- **Directions for this task**
Give back the entries exactly as they read, leaving each image out.

- **Records to use**
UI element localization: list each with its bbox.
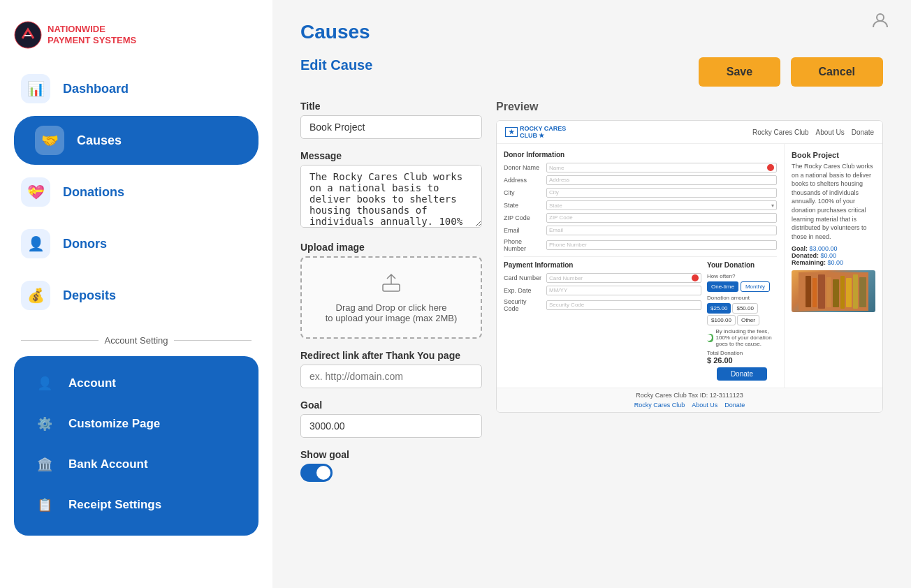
remaining-value: $0.00 <box>828 259 844 266</box>
goal-input[interactable] <box>300 414 482 438</box>
preview-exp-date: Exp. Date MM/YY <box>504 286 701 295</box>
message-label: Message <box>300 150 482 161</box>
preview-field-address: Address Address <box>504 175 777 185</box>
svg-rect-4 <box>806 276 811 307</box>
amount-50-button[interactable]: $50.00 <box>732 303 757 314</box>
svg-rect-9 <box>840 276 845 309</box>
svg-rect-7 <box>826 277 831 307</box>
amount-other-button[interactable]: Other <box>737 315 759 325</box>
total-amount: $ 26.00 <box>707 356 777 365</box>
sidebar-item-causes[interactable]: 🤝 Causes <box>14 116 258 165</box>
sidebar: NATIONWIDE PAYMENT SYSTEMS 📊 Dashboard 🤝… <box>0 0 272 588</box>
amount-100-button[interactable]: $100.00 <box>707 315 736 325</box>
preview-pay-left: Payment Information Card Number Card Num… <box>504 261 701 381</box>
account-section: 👤 Account ⚙️ Customize Page 🏛️ Bank Acco… <box>14 356 258 536</box>
donation-amount-label: Donation amount <box>707 295 777 301</box>
message-textarea[interactable]: The Rocky Cares Club works on a national… <box>300 165 482 228</box>
total-donation-label: Total Donation <box>707 350 777 356</box>
customize-label: Customize Page <box>68 417 160 431</box>
preview-field-city: City City <box>504 188 777 198</box>
onetime-button[interactable]: One-time <box>707 281 738 292</box>
freq-buttons: One-time Monthly <box>707 281 777 292</box>
preview-right-text: The Rocky Cares Club works on a national… <box>792 162 875 241</box>
sidebar-item-deposits[interactable]: 💰 Deposits <box>0 271 272 320</box>
sidebar-item-label: Causes <box>77 133 122 148</box>
preview-donated: Donated: $0.00 <box>792 252 875 259</box>
title-input[interactable] <box>300 115 482 139</box>
upload-subtext: to upload your image (max 2MB) <box>312 313 470 323</box>
upload-group: Upload image Drag and Drop or click here… <box>300 242 482 339</box>
show-goal-toggle[interactable] <box>300 464 333 482</box>
sidebar-item-donors[interactable]: 👤 Donors <box>0 219 272 268</box>
top-bar: Edit Cause Save Cancel <box>300 57 883 87</box>
title-group: Title <box>300 101 482 139</box>
fee-toggle-row: By including the fees, 100% of your dona… <box>707 328 777 347</box>
edit-cause-title: Edit Cause <box>300 57 372 73</box>
sidebar-item-label: Donors <box>63 237 107 251</box>
show-goal-group: Show goal <box>300 449 482 482</box>
customize-icon: ⚙️ <box>31 411 58 437</box>
logo-area: NATIONWIDE PAYMENT SYSTEMS <box>0 14 272 63</box>
amount-25-button[interactable]: $25.00 <box>707 303 731 314</box>
donations-icon: 💝 <box>21 177 50 207</box>
sidebar-item-receipt[interactable]: 📋 Receipt Settings <box>14 485 258 525</box>
sidebar-item-label: Dashboard <box>63 82 129 96</box>
donate-button[interactable]: Donate <box>717 367 767 381</box>
redirect-label: Redirect link after Thank You page <box>300 350 482 361</box>
left-panel: Title Message The Rocky Cares Club works… <box>300 101 482 493</box>
title-label: Title <box>300 101 482 112</box>
your-donation-title: Your Donation <box>707 261 777 269</box>
preview-card-number: Card Number Card Number <box>504 273 701 283</box>
book-image <box>792 270 875 312</box>
goal-group: Goal <box>300 399 482 438</box>
show-goal-toggle-row <box>300 464 482 482</box>
preview-nav: ★ ROCKY CARESCLUB ★ Rocky Cares Club Abo… <box>497 121 882 144</box>
amount-buttons: $25.00 $50.00 $100.00 Other <box>707 303 777 325</box>
dashboard-icon: 📊 <box>21 74 50 103</box>
preview-goal: Goal: $3,000.00 <box>792 245 875 252</box>
preview-form-left: Donor Information Donor Name Name Addres… <box>497 144 785 388</box>
bank-label: Bank Account <box>68 457 148 471</box>
causes-icon: 🤝 <box>35 126 64 155</box>
footer-tax: Rocky Cares Club Tax ID: 12-3111123 <box>504 392 875 399</box>
redirect-group: Redirect link after Thank You page <box>300 350 482 388</box>
sidebar-item-customize[interactable]: ⚙️ Customize Page <box>14 404 258 444</box>
fee-text: By including the fees, 100% of your dona… <box>716 328 777 347</box>
show-goal-label: Show goal <box>300 449 482 460</box>
account-icon: 👤 <box>31 370 58 397</box>
preview-logo-area: ★ ROCKY CARESCLUB ★ <box>505 125 566 139</box>
save-button[interactable]: Save <box>699 57 780 87</box>
logo-icon <box>14 21 42 49</box>
right-panel: Preview ★ ROCKY CARESCLUB ★ Rocky Cares … <box>496 101 883 493</box>
svg-rect-5 <box>812 278 817 307</box>
cancel-button[interactable]: Cancel <box>791 57 883 87</box>
donor-info-title: Donor Information <box>504 151 777 159</box>
goal-label: Goal <box>300 399 482 411</box>
upload-area[interactable]: Drag and Drop or click here to upload yo… <box>300 256 482 339</box>
logo-text: NATIONWIDE PAYMENT SYSTEMS <box>48 24 136 45</box>
preview-box: ★ ROCKY CARESCLUB ★ Rocky Cares Club Abo… <box>496 120 883 413</box>
svg-rect-10 <box>846 278 852 307</box>
preview-footer: Rocky Cares Club Tax ID: 12-3111123 Rock… <box>497 388 882 412</box>
svg-rect-8 <box>833 279 839 307</box>
goal-value: $3,000.00 <box>810 245 838 252</box>
user-icon-button[interactable] <box>870 10 890 33</box>
donated-value: $0.00 <box>821 252 837 259</box>
sidebar-item-donations[interactable]: 💝 Donations <box>0 168 272 216</box>
svg-rect-12 <box>859 277 866 307</box>
preview-payment-section: Payment Information Card Number Card Num… <box>504 261 777 381</box>
preview-field-zip: ZIP Code ZIP Code <box>504 213 777 223</box>
how-often-label: How often? <box>707 273 777 279</box>
svg-rect-2 <box>383 284 400 291</box>
preview-label: Preview <box>496 101 883 113</box>
redirect-input[interactable] <box>300 365 482 388</box>
monthly-button[interactable]: Monthly <box>741 281 770 292</box>
preview-body: Donor Information Donor Name Name Addres… <box>497 144 882 388</box>
fee-toggle[interactable] <box>707 334 713 342</box>
deposits-icon: 💰 <box>21 281 50 310</box>
svg-point-1 <box>877 14 884 21</box>
sidebar-item-dashboard[interactable]: 📊 Dashboard <box>0 64 272 113</box>
preview-remaining: Remaining: $0.00 <box>792 259 875 266</box>
sidebar-item-account[interactable]: 👤 Account <box>14 363 258 404</box>
sidebar-item-bank[interactable]: 🏛️ Bank Account <box>14 444 258 485</box>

- **Reply**
UI element localization: list each with its bbox.
remaining-value: $0.00 <box>828 259 844 266</box>
goal-input[interactable] <box>300 414 482 438</box>
preview-exp-date: Exp. Date MM/YY <box>504 286 701 295</box>
message-label: Message <box>300 150 482 161</box>
preview-field-address: Address Address <box>504 175 777 185</box>
svg-rect-4 <box>806 276 811 307</box>
amount-50-button[interactable]: $50.00 <box>732 303 757 314</box>
svg-rect-9 <box>840 276 845 309</box>
svg-rect-7 <box>826 277 831 307</box>
amount-other-button[interactable]: Other <box>737 315 759 325</box>
total-amount: $ 26.00 <box>707 356 777 365</box>
sidebar-item-causes[interactable]: 🤝 Causes <box>14 116 258 165</box>
sidebar: NATIONWIDE PAYMENT SYSTEMS 📊 Dashboard 🤝… <box>0 0 272 588</box>
amount-100-button[interactable]: $100.00 <box>707 315 736 325</box>
preview-pay-left: Payment Information Card Number Card Num… <box>504 261 701 381</box>
account-section: 👤 Account ⚙️ Customize Page 🏛️ Bank Acco… <box>14 356 258 536</box>
donation-amount-label: Donation amount <box>707 295 777 301</box>
message-textarea[interactable]: The Rocky Cares Club works on a national… <box>300 165 482 228</box>
total-donation-label: Total Donation <box>707 350 777 356</box>
customize-label: Customize Page <box>68 417 160 431</box>
preview-field-city: City City <box>504 188 777 198</box>
onetime-button[interactable]: One-time <box>707 281 738 292</box>
freq-buttons: One-time Monthly <box>707 281 777 292</box>
preview-right-text: The Rocky Cares Club works on a national… <box>792 162 875 241</box>
sidebar-item-deposits[interactable]: 💰 Deposits <box>0 271 272 320</box>
sidebar-item-label: Causes <box>77 133 122 148</box>
preview-donated: Donated: $0.00 <box>792 252 875 259</box>
title-input[interactable] <box>300 115 482 139</box>
upload-subtext: to upload your image (max 2MB) <box>312 313 470 323</box>
upload-group: Upload image Drag and Drop or click here… <box>300 242 482 339</box>
show-goal-toggle[interactable] <box>300 464 333 482</box>
sidebar-item-donors[interactable]: 👤 Donors <box>0 219 272 268</box>
top-bar: Edit Cause Save Cancel <box>300 57 883 87</box>
title-group: Title <box>300 101 482 139</box>
fee-toggle-row: By including the fees, 100% of your dona… <box>707 328 777 347</box>
edit-cause-title: Edit Cause <box>300 57 372 73</box>
sidebar-item-label: Donors <box>63 237 107 251</box>
show-goal-group: Show goal <box>300 449 482 482</box>
customize-icon: ⚙️ <box>31 411 58 437</box>
logo-area: NATIONWIDE PAYMENT SYSTEMS <box>0 14 272 63</box>
amount-25-button[interactable]: $25.00 <box>707 303 731 314</box>
donations-icon: 💝 <box>21 177 50 207</box>
sidebar-item-receipt[interactable]: 📋 Receipt Settings <box>14 485 258 525</box>
sidebar-item-label: Dashboard <box>63 82 129 96</box>
donate-button[interactable]: Donate <box>717 367 767 381</box>
redirect-label: Redirect link after Thank You page <box>300 350 482 361</box>
left-panel: Title Message The Rocky Cares Club works… <box>300 101 482 493</box>
title-label: Title <box>300 101 482 112</box>
your-donation-title: Your Donation <box>707 261 777 269</box>
preview-card-number: Card Number Card Number <box>504 273 701 283</box>
book-image <box>792 270 875 312</box>
goal-group: Goal <box>300 399 482 438</box>
show-goal-toggle-row <box>300 464 482 482</box>
preview-nav: ★ ROCKY CARESCLUB ★ Rocky Cares Club Abo… <box>497 121 882 144</box>
amount-buttons: $25.00 $50.00 $100.00 Other <box>707 303 777 325</box>
dashboard-icon: 📊 <box>21 74 50 103</box>
preview-goal: Goal: $3,000.00 <box>792 245 875 252</box>
preview-form-left: Donor Information Donor Name Name Addres… <box>497 144 785 388</box>
bank-label: Bank Account <box>68 457 148 471</box>
causes-icon: 🤝 <box>35 126 64 155</box>
footer-tax: Rocky Cares Club Tax ID: 12-3111123 <box>504 392 875 399</box>
redirect-group: Redirect link after Thank You page <box>300 350 482 388</box>
sidebar-item-customize[interactable]: ⚙️ Customize Page <box>14 404 258 444</box>
fee-text: By including the fees, 100% of your dona… <box>716 328 777 347</box>
show-goal-label: Show goal <box>300 449 482 460</box>
account-icon: 👤 <box>31 370 58 397</box>
preview-logo-area: ★ ROCKY CARESCLUB ★ <box>505 125 566 139</box>
save-button[interactable]: Save <box>699 57 780 87</box>
logo-icon <box>14 21 42 49</box>
right-panel: Preview ★ ROCKY CARESCLUB ★ Rocky Cares … <box>496 101 883 493</box>
svg-rect-5 <box>812 278 817 307</box>
cancel-button[interactable]: Cancel <box>791 57 883 87</box>
donor-info-title: Donor Information <box>504 151 777 159</box>
goal-label: Goal <box>300 399 482 411</box>
upload-area[interactable]: Drag and Drop or click here to upload yo… <box>300 256 482 339</box>
logo-text: NATIONWIDE PAYMENT SYSTEMS <box>48 24 136 45</box>
preview-box: ★ ROCKY CARESCLUB ★ Rocky Cares Club Abo… <box>496 120 883 413</box>
svg-rect-10 <box>846 278 852 307</box>
preview-footer: Rocky Cares Club Tax ID: 12-3111123 Rock… <box>497 388 882 412</box>
svg-rect-8 <box>833 279 839 307</box>
goal-value: $3,000.00 <box>810 245 838 252</box>
user-icon-button[interactable] <box>870 10 890 33</box>
donated-value: $0.00 <box>821 252 837 259</box>
sidebar-item-donations[interactable]: 💝 Donations <box>0 168 272 216</box>
svg-rect-12 <box>859 277 866 307</box>
preview-payment-section: Payment Information Card Number Card Num… <box>504 261 777 381</box>
preview-field-zip: ZIP Code ZIP Code <box>504 213 777 223</box>
how-often-label: How often? <box>707 273 777 279</box>
svg-rect-2 <box>383 284 400 291</box>
preview-label: Preview <box>496 101 883 113</box>
redirect-input[interactable] <box>300 365 482 388</box>
monthly-button[interactable]: Monthly <box>741 281 770 292</box>
preview-body: Donor Information Donor Name Name Addres… <box>497 144 882 388</box>
fee-toggle[interactable] <box>707 334 713 342</box>
deposits-icon: 💰 <box>21 281 50 310</box>
svg-point-1 <box>877 14 884 21</box>
sidebar-item-dashboard[interactable]: 📊 Dashboard <box>0 64 272 113</box>
preview-remaining: Remaining: $0.00 <box>792 259 875 266</box>
sidebar-item-account[interactable]: 👤 Account <box>14 363 258 404</box>
sidebar-item-bank[interactable]: 🏛️ Bank Account <box>14 444 258 485</box>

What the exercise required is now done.